Output range, inclusive: from the line containing "Install (426, 337)" to the line containing "Tools → (149, 462)". Restate those lines from the data below word for word and only those.
-- Data to process follows --
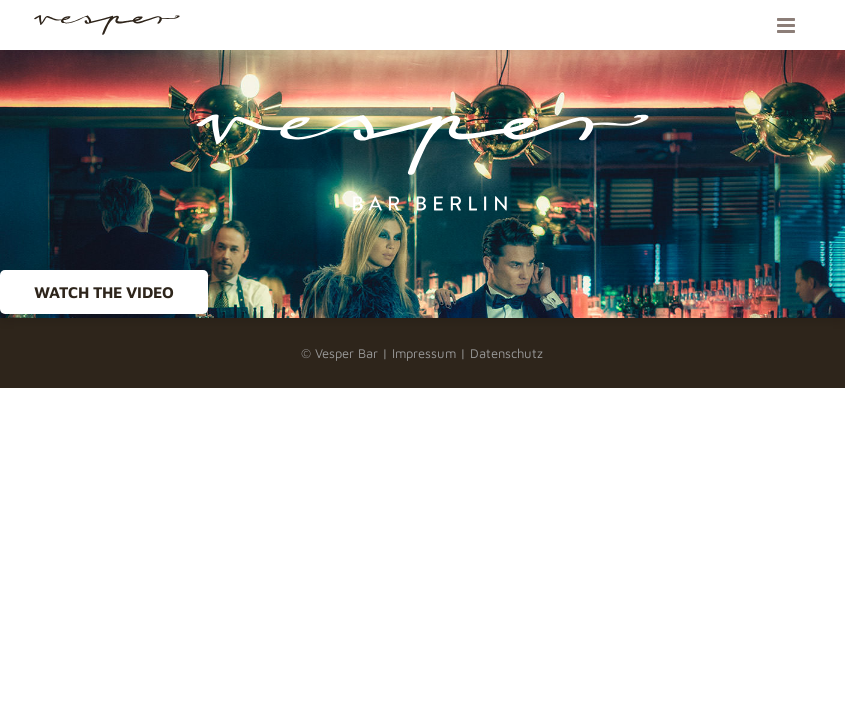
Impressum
-- Data to process concluded --
-- Data to process follows --
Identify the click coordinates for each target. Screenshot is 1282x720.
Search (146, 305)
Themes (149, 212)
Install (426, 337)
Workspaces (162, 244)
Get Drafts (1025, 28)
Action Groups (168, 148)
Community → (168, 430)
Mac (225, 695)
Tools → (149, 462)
-- Data to process concluded --
--- Answer to the exercise ---
Install (426, 337)
Workspaces (162, 244)
Get Drafts (1025, 28)
Action Groups (168, 148)
Community → (168, 430)
Mac (225, 695)
Tools → (149, 462)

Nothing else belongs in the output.